Son savoir-faire, Marion l’a acquis en école spécialisée mais aussi dans les maisons allemandes et italiennes où elle a travaillé pour parfaire sa connaissance des instruments et sa technique. Un métier-passion dans lequel elle excelle. Avec l’humilité des artisans qui, sans cesse, sur le métier remettent leur ouvrage. « Je m’estime toujours en apprentissage », sourit-elle. « Même si j’ai hérité d’un certain goût pour le travail bien fait », dit-elle en jetant un coup d’œil et un sourire au portrait de son grand-père, accroché dans l’atelier.

Métal, bois, cordes, feutre, ivoire, vernis… Restaurer un piano est un défi d’une grande technicité quelle que soit la matière. Dans son atelier, Marion Lainé décline ses gammes : tantôt elle joue de la perceuse, de la ponceuse, ou enroule les cordes autour des chevilles. Mais son instrument préféré c’est le pique-marteau. Un outil qui lui permet d’harmoniser la voix du piano en piquant jusqu’à 4 000 fois sur les différents feutres. Au bon endroit et avec la juste précision.

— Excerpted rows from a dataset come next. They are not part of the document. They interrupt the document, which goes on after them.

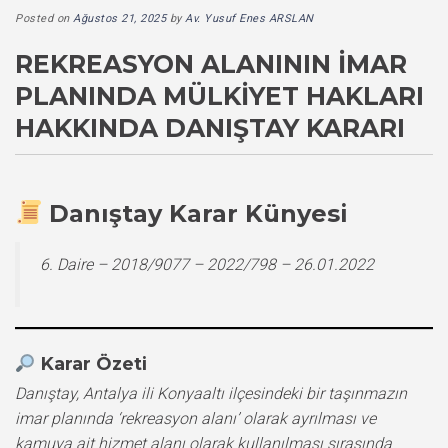
Posted on
Ağustos 21, 2025
by
Av. Yusuf Enes ARSLAN
REKREASYON ALANININ İMAR
PLANINDA MÜLKIYET HAKLARI
HAKKINDA DANIŞTAY KARARI
Danıştay Karar Künyesi
6. Daire – 2018/9077 – 2022/798 – 26.01.2022
Karar Özeti
Danıştay, Antalya ili Konyaaltı ilçesindeki bir taşınmazın
imar planında ‘rekreasyon alanı’ olarak ayrılması ve
kamuya ait hizmet alanı olarak kullanılması sırasında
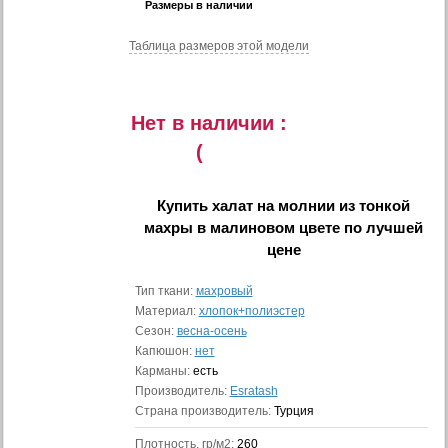
Размеры в наличии
Таблица размеров этой модели
Нет в наличии :
(
Купить
халат на молнии из тонкой
махры в малиновом цвете
по лучшей
цене
Тип ткани:
махровый
Материал:
хлопок+полиэстер
Сезон:
весна-осень
Капюшон:
нет
Карманы:
есть
Производитель:
Esratash
Страна производитель:
Турция
Плотность, гр/м2:
260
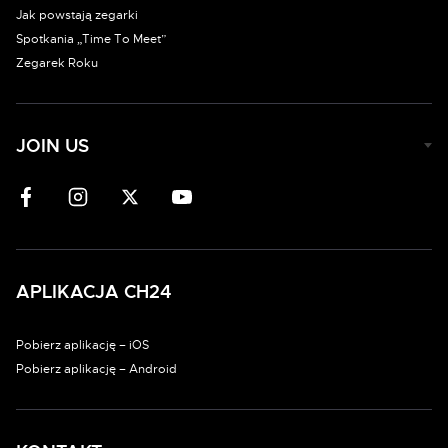
Jak powstają zegarki
Spotkania „Time To Meet”
Zegarek Roku
JOIN US
APLIKACJA CH24
Pobierz aplikację – iOS
Pobierz aplikację – Android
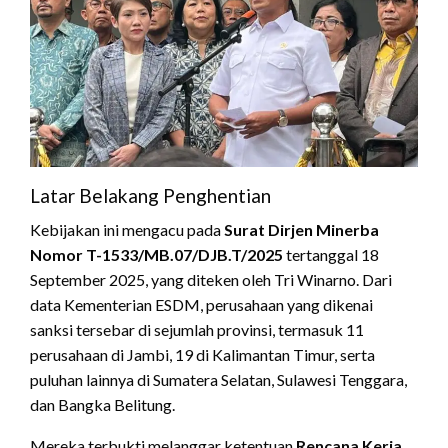
Latar Belakang Penghentian
Kebijakan ini mengacu pada
Surat Dirjen Minerba
Nomor T-1533/MB.07/DJB.T/2025
tertanggal 18
September 2025, yang diteken oleh Tri Winarno. Dari
data Kementerian ESDM, perusahaan yang dikenai
sanksi tersebar di sejumlah provinsi, termasuk 11
perusahaan di Jambi, 19 di Kalimantan Timur, serta
puluhan lainnya di Sumatera Selatan, Sulawesi Tenggara,
dan Bangka Belitung.
Mereka terbukti melanggar ketentuan
Rencana Kerja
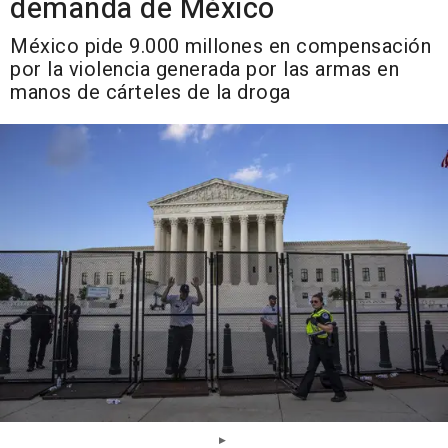
demanda de México
México pide 9.000 millones en compensación
por la violencia generada por las armas en
manos de cárteles de la droga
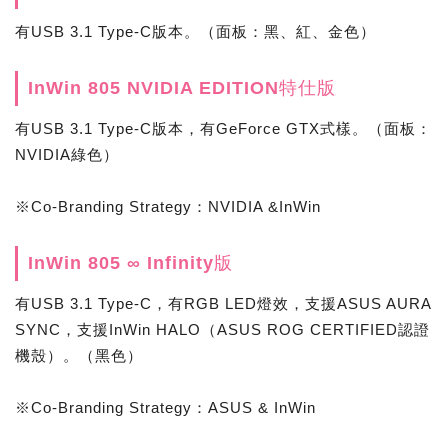
有USB 3.1 Type-C版本。（面板：黑、紅、金色）
InWin 805 NVIDIA EDITION特仕版
有USB 3.1 Type-C版本，有GeForce GTX式樣。（面板：
NVIDIA綠色）
※Co-Branding Strategy：NVIDIA &InWin
InWin 805 ∞ Infinity版
有USB 3.1 Type-C，有RGB LED燈效，支援ASUS AURA
SYNC，支援InWin HALO（ASUS ROG CERTIFIED認證
機殼）。（黑色）
※Co-Branding Strategy：ASUS & InWin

« Le but de la restauration, c’est de retrouver l’âme de l’instrument », résume Marion Lainé. Un défi tout aussi technique qu’artistique. « C’est un travail de précision, où l’on ne supporte pas d’approximation. Il ne faut pas que ce soit bien, il faut que ce soit parfait », sourit la restauratrice. « On travaille au quart de millimètre. Mon travail, c’est de rendre la précision de l’attaque, la souplesse du toucher, la dynamique du son. »

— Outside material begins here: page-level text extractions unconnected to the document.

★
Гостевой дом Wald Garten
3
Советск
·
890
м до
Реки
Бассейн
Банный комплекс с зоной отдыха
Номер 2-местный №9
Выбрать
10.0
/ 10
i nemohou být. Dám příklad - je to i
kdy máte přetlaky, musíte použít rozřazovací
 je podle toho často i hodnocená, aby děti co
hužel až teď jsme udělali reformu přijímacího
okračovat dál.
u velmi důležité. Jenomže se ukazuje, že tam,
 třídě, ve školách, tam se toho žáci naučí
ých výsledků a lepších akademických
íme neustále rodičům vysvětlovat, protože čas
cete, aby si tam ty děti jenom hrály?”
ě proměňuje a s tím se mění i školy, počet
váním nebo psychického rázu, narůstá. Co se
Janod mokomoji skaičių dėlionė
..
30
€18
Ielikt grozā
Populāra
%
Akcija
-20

Comme tous les restaurateurs de piano, Marion Lainé travaille, dès le début de la réparation, avec l’idée du son à laquelle l’instrument peut arriver. Et les derniers réglages seront réalisés sur place, comme pour chaque piano. Elle partira de Savoie le 17 février, direction Toulon. Pour, une dernière fois, retravailler le son.

Marion Lainé est l’une des rares techniciennes à intervenir sur les pianos pendant les festivals. Photo Le DL /S.M.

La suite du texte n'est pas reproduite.